Rich Cooper richcooper1 at mindspring.com
Sat Dec 16 21:43:17 EST 2000


The genetic expression curve could be measured by varying a selected
set of environmental parameters, and the effect of combinations of these
parameters could define the growth curve you're describing.

In a laboratory, very careful control of all the variables (such as
total moisture, total light and spectrum exposure, specific chemicals)
with a computer controlled system could mathematically characterize
the effect you're describing.  Every instance of the genetically identical
individual could be measured with sensors that report on these variables,
or high accuracy mesurement dispensers for water, chemicals, etc,
could very precisely control the variables to get the variation you
describe versus the controlled variables.
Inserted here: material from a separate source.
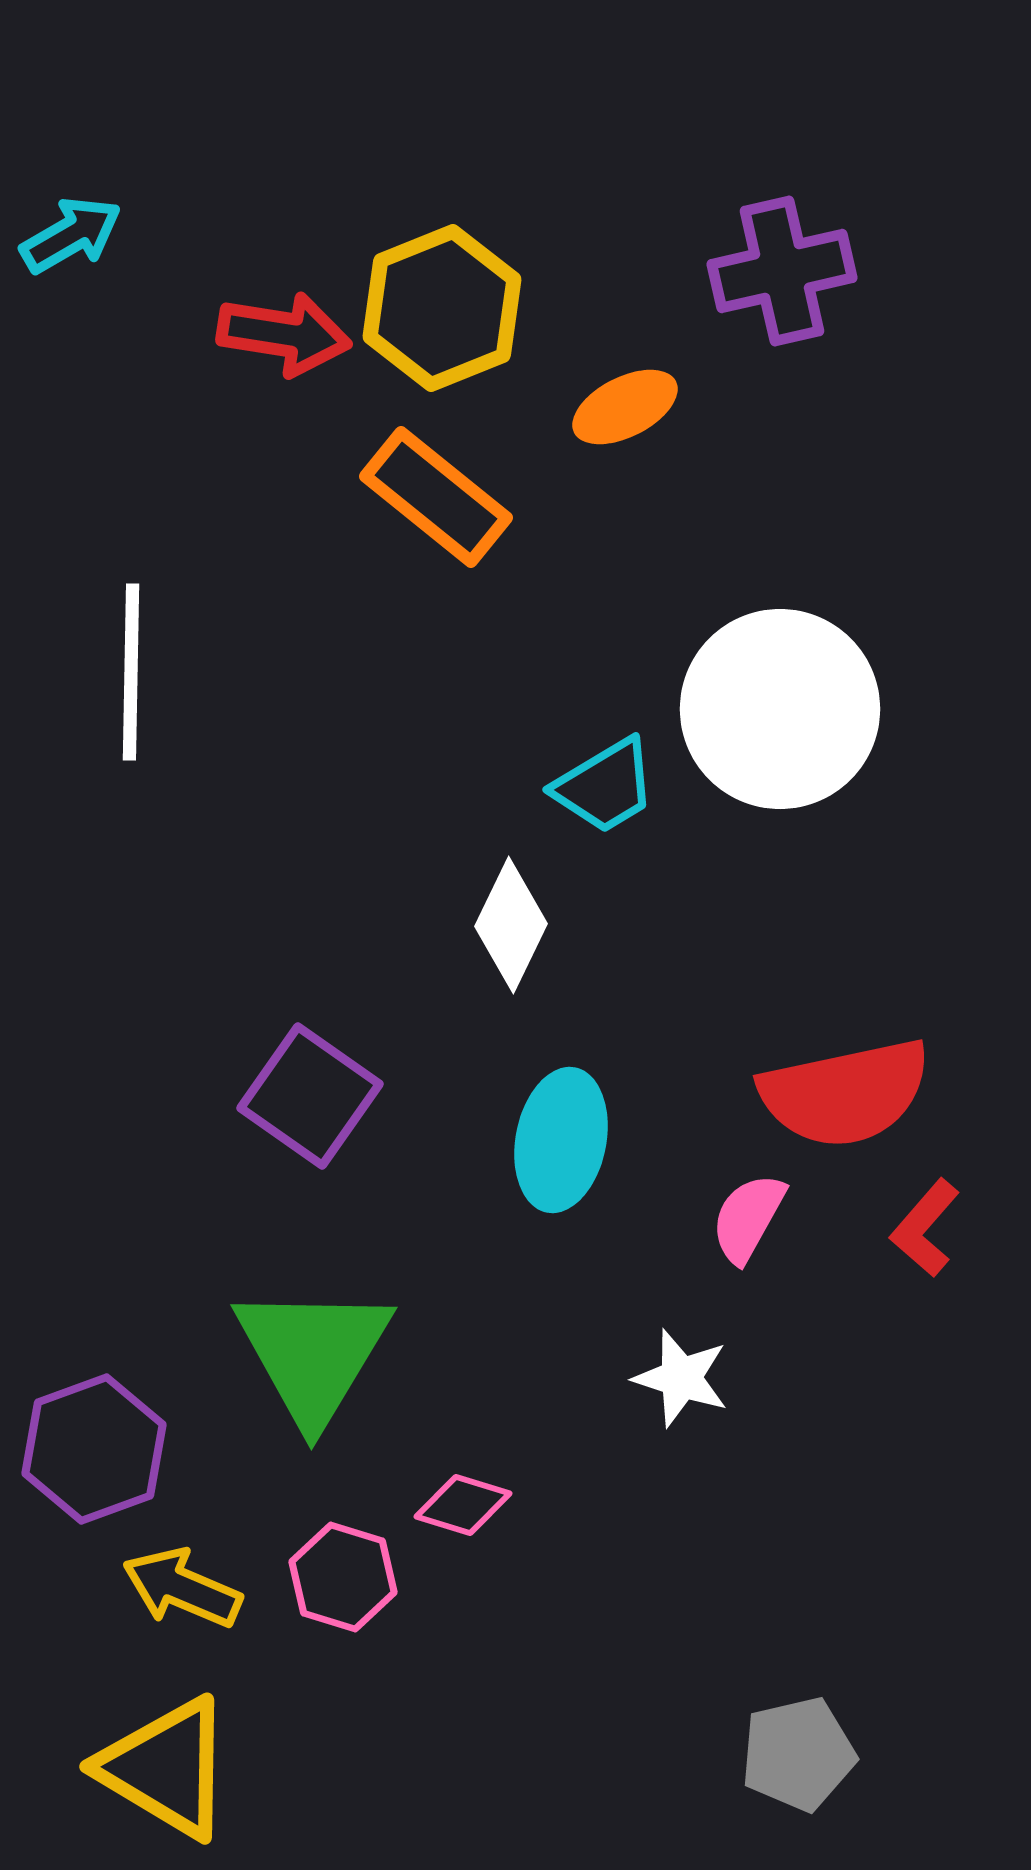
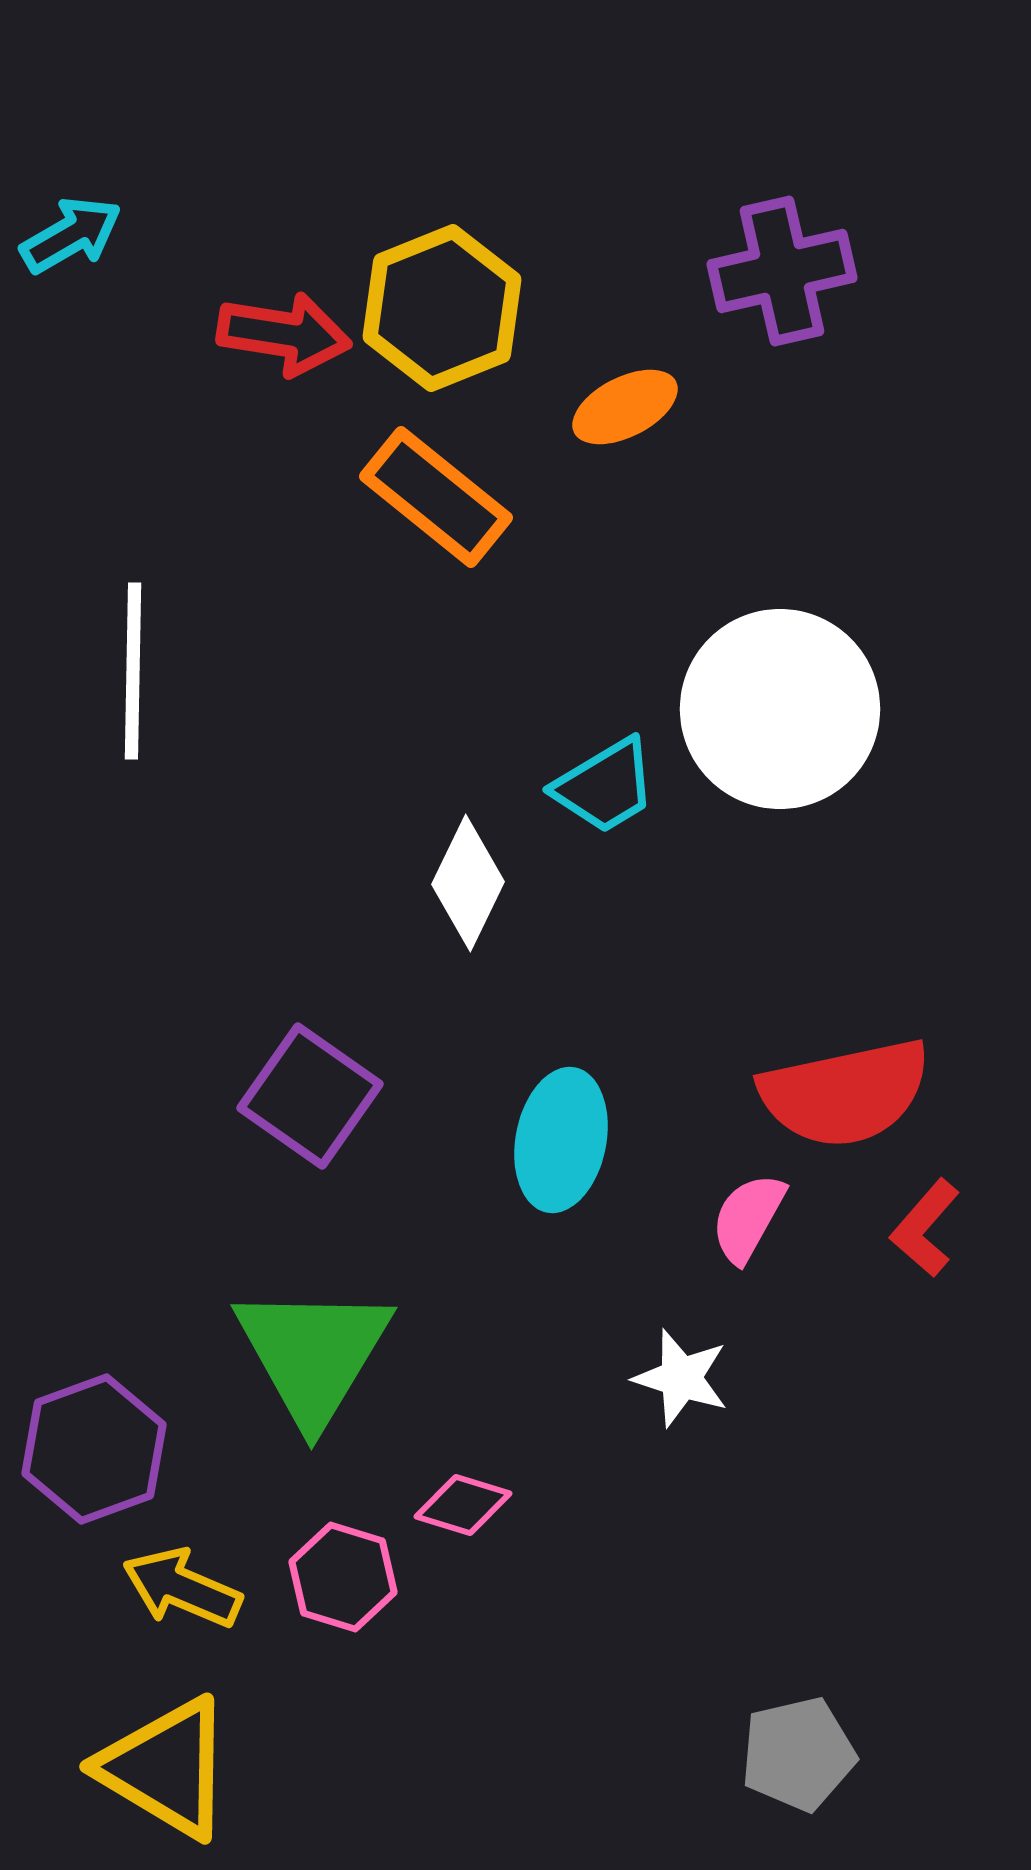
white line: moved 2 px right, 1 px up
white diamond: moved 43 px left, 42 px up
Next, consider two families of plants, with the members of each family
genetically identical to each other, but different from the other family
in genetically known ways.  The same experiment should show a
different expression function for the two families.  The differences
in growth curve could be attributed to the genetic differences solely.
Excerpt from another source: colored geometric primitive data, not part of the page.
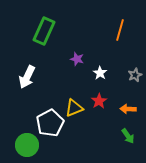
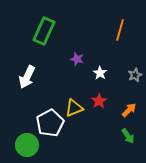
orange arrow: moved 1 px right, 1 px down; rotated 133 degrees clockwise
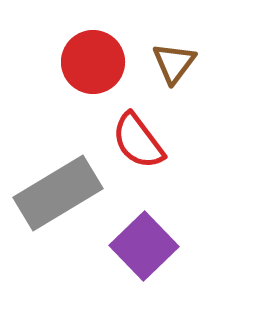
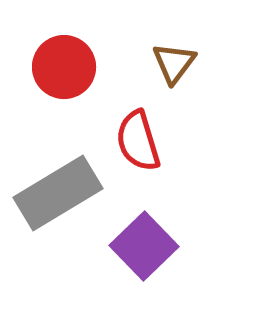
red circle: moved 29 px left, 5 px down
red semicircle: rotated 20 degrees clockwise
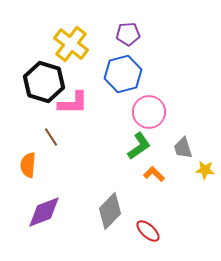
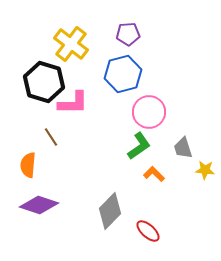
purple diamond: moved 5 px left, 7 px up; rotated 39 degrees clockwise
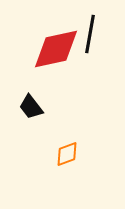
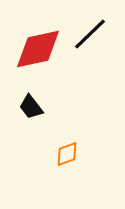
black line: rotated 36 degrees clockwise
red diamond: moved 18 px left
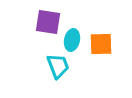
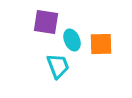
purple square: moved 2 px left
cyan ellipse: rotated 35 degrees counterclockwise
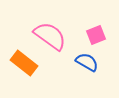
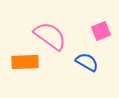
pink square: moved 5 px right, 4 px up
orange rectangle: moved 1 px right, 1 px up; rotated 40 degrees counterclockwise
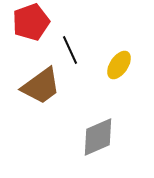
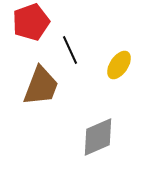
brown trapezoid: rotated 33 degrees counterclockwise
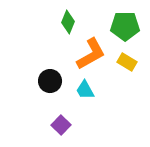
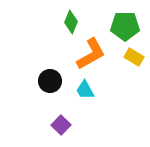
green diamond: moved 3 px right
yellow rectangle: moved 7 px right, 5 px up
Then, consider two families that are genetically identical except for
one single gene - family A has one version of the gene, and family
B has a different version.  Conducting the same experiment on the
two families can result in measured growth curves for the polymorphism
of the single gene.

So, with N genetic variants, there are 2^N differential experiments
that could be run for identifying every combination of genetic variants
and how they interact.  Of course, 2^N is a big number when you
consider that yeast cells have about 6,000 genes (not just variants),
e. coli have about 4,500, and people have about 60,000.  Those
kinds of numbers are clearly astronomical, and not feasible to
fully explore.

So the only practical thing to do with this thought experiment is to
identify very specific genes that might be important, and run a few
limited experiments with minor variations.

The immediate question is:  what genes are important enough to
participate in these experiments?

Yeast and e. coli might have valuable things to teach us, and they
could certainly be raised efficiently in an automated way compared
to fruitflies, potatoes, or mice.

Are there known genes that would be very useful to measure in this
way among the yeast, e. coli, or other "easy" organisms?